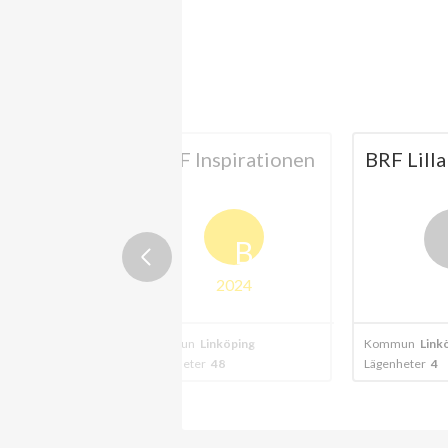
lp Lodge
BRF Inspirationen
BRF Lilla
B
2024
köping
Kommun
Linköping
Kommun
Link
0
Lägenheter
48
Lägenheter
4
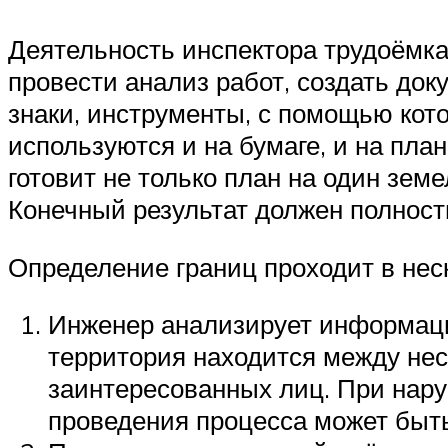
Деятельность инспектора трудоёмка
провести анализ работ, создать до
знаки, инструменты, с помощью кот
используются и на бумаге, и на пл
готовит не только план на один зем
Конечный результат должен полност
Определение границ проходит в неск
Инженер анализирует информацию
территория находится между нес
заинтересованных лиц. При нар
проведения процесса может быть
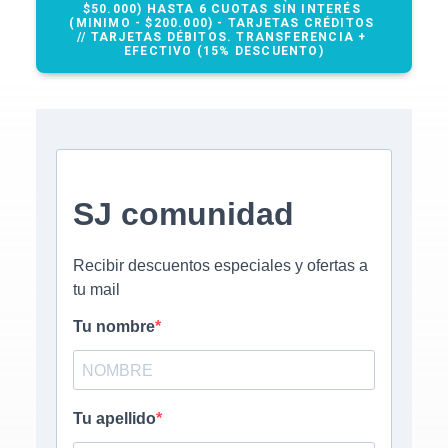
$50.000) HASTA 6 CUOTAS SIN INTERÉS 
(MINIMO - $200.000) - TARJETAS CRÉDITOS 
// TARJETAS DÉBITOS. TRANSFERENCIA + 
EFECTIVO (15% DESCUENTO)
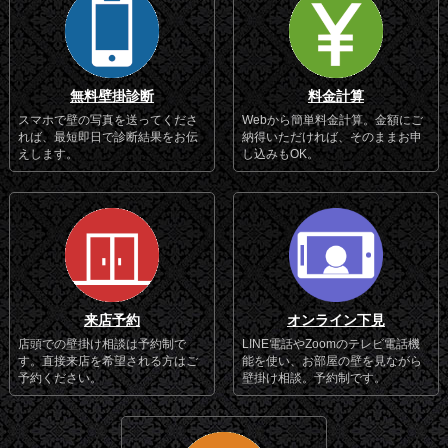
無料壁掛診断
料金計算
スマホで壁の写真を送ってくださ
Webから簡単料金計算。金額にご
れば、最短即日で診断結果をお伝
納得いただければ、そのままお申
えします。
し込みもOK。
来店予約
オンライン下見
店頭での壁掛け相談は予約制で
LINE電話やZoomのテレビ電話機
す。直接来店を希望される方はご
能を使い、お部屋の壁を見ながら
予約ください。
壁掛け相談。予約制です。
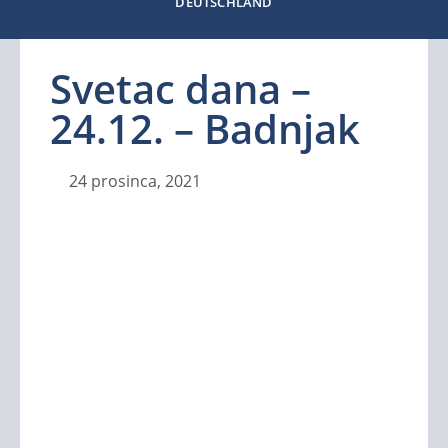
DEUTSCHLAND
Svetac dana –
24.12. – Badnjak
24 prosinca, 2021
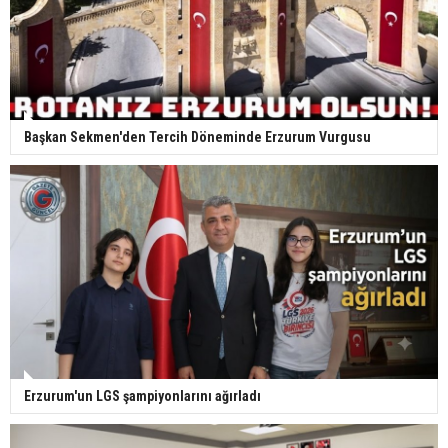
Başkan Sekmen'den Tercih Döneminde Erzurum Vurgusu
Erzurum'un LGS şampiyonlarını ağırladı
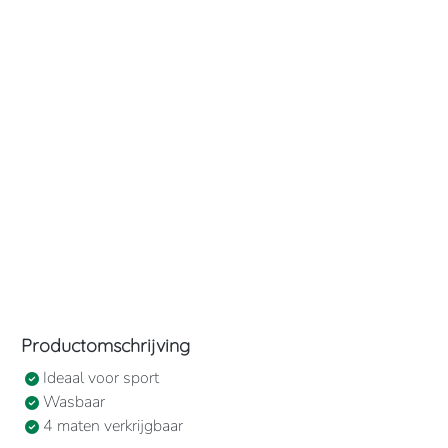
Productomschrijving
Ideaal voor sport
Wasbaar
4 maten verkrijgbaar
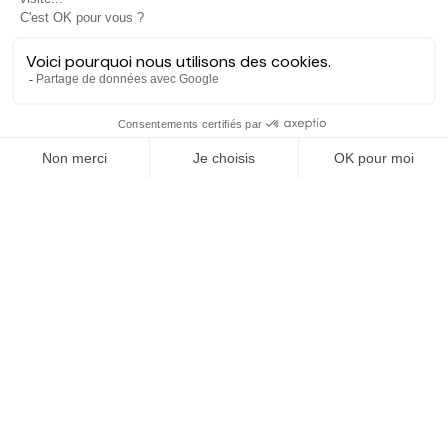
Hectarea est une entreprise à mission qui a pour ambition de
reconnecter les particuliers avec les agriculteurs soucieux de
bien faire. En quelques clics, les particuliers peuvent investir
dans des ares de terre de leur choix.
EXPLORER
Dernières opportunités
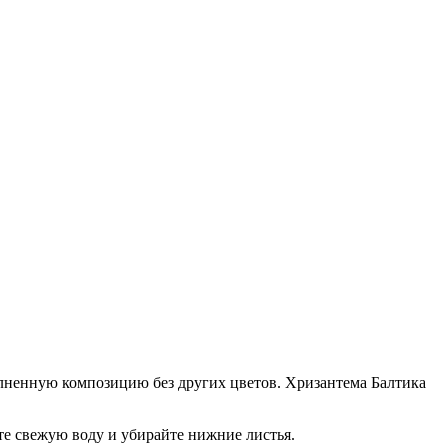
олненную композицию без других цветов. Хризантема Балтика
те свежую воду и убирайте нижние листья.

--*--

The entries above are to be returned exactly, without their pictures.

### Solution
lp Lodge
BRF Inspirationen
BRF Lilla
B
2024
köping
Kommun
Linköping
Kommun
Link
0
Lägenheter
48
Lägenheter
4
Деятельность инспектора трудоёмка
провести анализ работ, создать до
знаки, инструменты, с помощью кот
используются и на бумаге, и на пл
готовит не только план на один зем
Конечный результат должен полност
Определение границ проходит в неск
Инженер анализирует информацию
территория находится между нес
заинтересованных лиц. При нар
проведения процесса может быть
$50.000) HASTA 6 CUOTAS SIN INTERÉS 
(MINIMO - $200.000) - TARJETAS CRÉDITOS 
// TARJETAS DÉBITOS. TRANSFERENCIA + 
EFECTIVO (15% DESCUENTO)
無料壁掛診断
料金計算
スマホで壁の写真を送ってくださ
Webから簡単料金計算。金額にご
れば、最短即日で診断結果をお伝
納得いただければ、そのままお申
えします。
し込みもOK。
来店予約
オンライン下見
店頭での壁掛け相談は予約制で
LINE電話やZoomのテレビ電話機
す。直接来店を希望される方はご
能を使い、お部屋の壁を見ながら
予約ください。
壁掛け相談。予約制です。
DEUTSCHLAND
Svetac dana –
24.12. – Badnjak
24 prosinca, 2021
Başkan Sekmen'den Tercih Döneminde Erzurum Vurgusu
Erzurum'un LGS şampiyonlarını ağırladı
Productomschrijving
Ideaal voor sport
Wasbaar
4 maten verkrijgbaar
Hectarea est une entreprise à mission qui a pour ambition de
reconnecter les particuliers avec les agriculteurs soucieux de
bien faire. En quelques clics, les particuliers peuvent investir
dans des ares de terre de leur choix.
EXPLORER
Dernières opportunités
олненную композицию без других цветов. Хризантема Балтика
те свежую воду и убирайте нижние листья.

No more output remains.